Member of the National Assembly of Pakistan
- In office 13 August 2018 – 10 August 2023
- Constituency: Reserved seat for women
- In office 15 April 2015 – 31 May 2018
- Constituency: Reserved seat for women

Personal details
- Party: PMLN (2008-present)
- Relations: Nasir Hussain Dar (brother)

= Kiran Imran Dar =

Pakistani politician

Kiran Imran Dar is a Pakistani politician who had been a member of the National Assembly of Pakistan from August 2018 till August 2023. Previously she was a member of the National Assembly from April 2015 to May 2018 and a member of the Provincial Assembly of the Punjab from 2008 to 2015.

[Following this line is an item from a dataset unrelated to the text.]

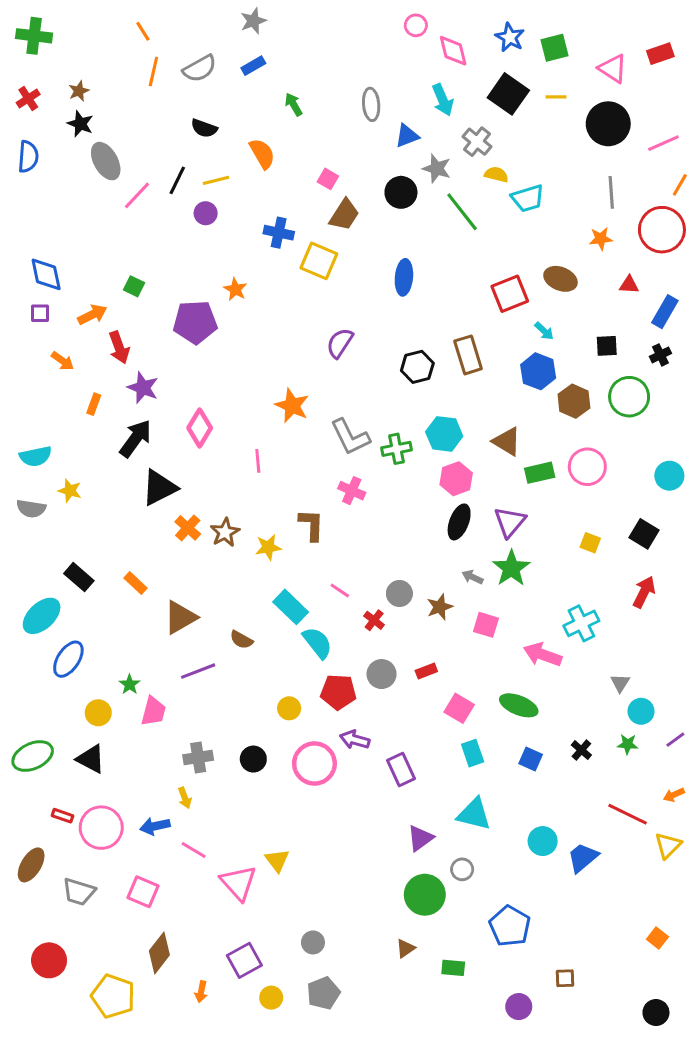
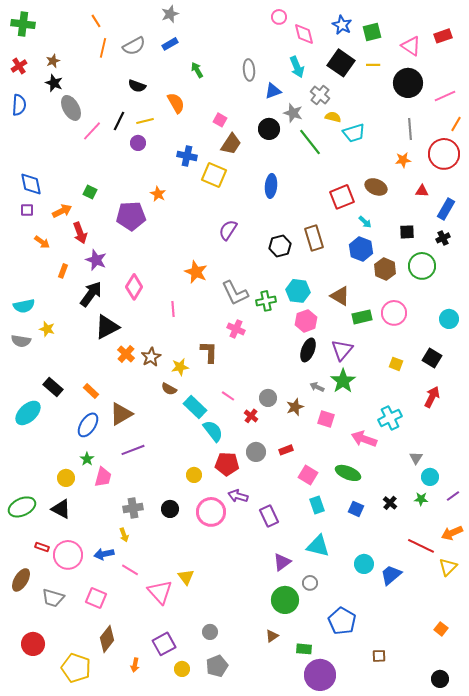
brown semicircle: (241, 640) -> (169, 389), moved
blue ellipse: (68, 659) -> (88, 425), moved
orange arrow: (674, 795) -> (452, 533), size x1.5
purple circle: (519, 1007) -> (320, 675), moved, size x1.8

She is the younger sister of Nasir Hussain Dar, a member of the Azad Kashmir Legislative Assembly.

==Political career==
She was elected to the Provincial Assembly of the Punjab as a candidate of Pakistan Muslim League (N) (PML-N) on a reserved seats for women in the 2008 Pakistani general election.

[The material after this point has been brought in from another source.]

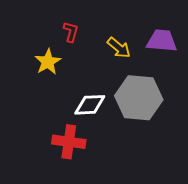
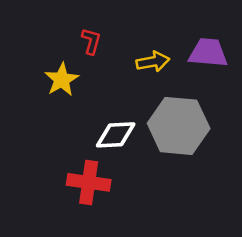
yellow arrow: (119, 48) -> (153, 62), turned -50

She was re-elected to the Provincial Assembly of the Punjab as a candidate of PML-N on a reserved seats for women in the 2013 Pakistani general election.

She was elected to the National Assembly of Pakistan as a candidate of PML-N on a reserved seats for women from Punjab in April 2015 following the resignation of Ayesha Raza Farooq.

She was re-elected to the National Assembly as a candidate of PML-N on a seat reserved for women from Punjab in the 2018 Pakistani general election.